Nach Holocaust und Exodus: Das osteuropäische Judentum beginnt wieder an die Zukunft zu glauben.



Nichts gegen Mathematik oder Rechtschreibung, konzediert Helise Liebermann, die Leiterin der jüdischen Schule in Warschau. Vor allem jedoch wolle sie ihren Kids vermitteln, daß »es Spaß macht, Jude zu sein«. Tag für Tag sollten die Kinder »ein neues Lebensgefühl nach Hause tragen«. Die Lehrer vice versa sollten von den Kindern lernen.

Noch vor zehn Jahren schienen die KP-Staaten Mittelosteuropas - Polen, Ungarn, Bulgarien, Rumänien, die Tschechoslowakei und Jugoslawien - ein einziger jüdischer Totenacker zu sein. Auf den Überlebenden der ehemals fünf Millionen Juden lag ein Leichentuch aus Angst, Apathie und gefrorener Trauer. »Man fragte mich oft, wann wir wohl den letzten polnischen Juden beerdigen müßten«, erinnert sich Rabbi Michael Schudrich, ein 42jähriger Amerikaner, der Osteuropa seit 1973 oft bereist hat und seit 1990 in Warschau lebt.

Neubeginn durch Lauder-Stiftung

Heute regt sich aber wieder Leben im Kerngebiet des europäischen Judentums. Synagogen sperren auf, jüdische Kindergärten und Schulen entstehen, Zeitschriften, religiöse Bücher, koschere Restaurants, Jugendclubs und Sommerlager verbreiten Aufbruchstimmung. Die Rede ist nicht mehr von »letzten Überresten«, sondern von »Neubeginn«. Nach Verfolgung, Exodus, Holocaust und vierzig Jahren Kommunismus entdecken die verloren geglaubten Generationen ihre Wurzeln, bekennen sich wieder, unsicher und zögernd freilich, zur eigenen Kultur.

Wesentlichen Anteil an dieser Entdeckung hat der amerikanische Geschäftsmann Ronald S. Lauder, jüngerer Sohn der Kosmetik-Magnatin Estée Lauder.

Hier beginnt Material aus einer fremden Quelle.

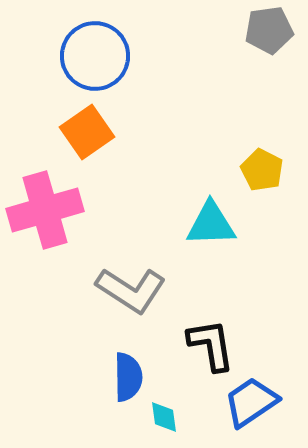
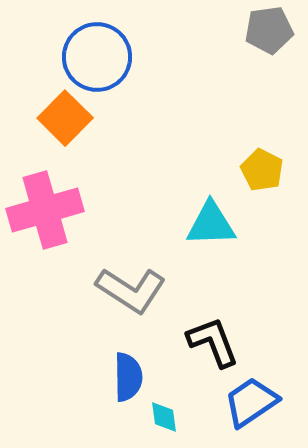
blue circle: moved 2 px right, 1 px down
orange square: moved 22 px left, 14 px up; rotated 10 degrees counterclockwise
black L-shape: moved 2 px right, 3 px up; rotated 12 degrees counterclockwise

Seine 1987 gegründete Stiftung setzte ein beachtliches Netzwerk von jüdischen Erziehungseinrichtungen auf die ausgedorrte Geistesbühne Osteuropas.

Zusätzliche Unterstützung für die wiederentstehenden jüdischen Gemeinden verspricht ein kürzlich von Lauder und der großen US-Bürgerrechtsbewegung Anti-Defamation League gemeinsam geschaffenes Europabüro in Wien. »Wir verstehen uns als Anlaufstelle in Fragen der Aufbauarbeit«, sagt dessen Leiterin Marta S. Halpert, die aus Ungarn stammt. Hauptzweck des neuen Büros sei es, »ohne Arroganz und westliche Besserwisserei« mit Rat und Tat zur Verfügung zu stehen, maßgeschneiderte Hilfe anzubieten, jeglichen Rassismus zu bekämpfen und »natürlich auch zu reagieren, wenn etwas passiert«; anders ausgedrückt: wenn als Antwort auf das neue jüdische Selbstvertrauen ein neuer Antisemitismus entsteht.

 

Kollektiver Identitätsverlust

Das leidenschaftliche Engagement des jetzt 53jährigen Ronald S. Lauder für die Sache der Judenheit überraschte sogar engste Freunde. Nie zuvor hatte der »total assimilierte New Yorker« - so Lauder über sich selbst - mit der Religion seiner Ahnen viel am Hut gehabt. »Daheim in den USA war ich ein Drei-Tage-Jude«, erzählt er freimütig. Nur zu den ganz hohen Feiertagen trieb es ihn in die Synagoge.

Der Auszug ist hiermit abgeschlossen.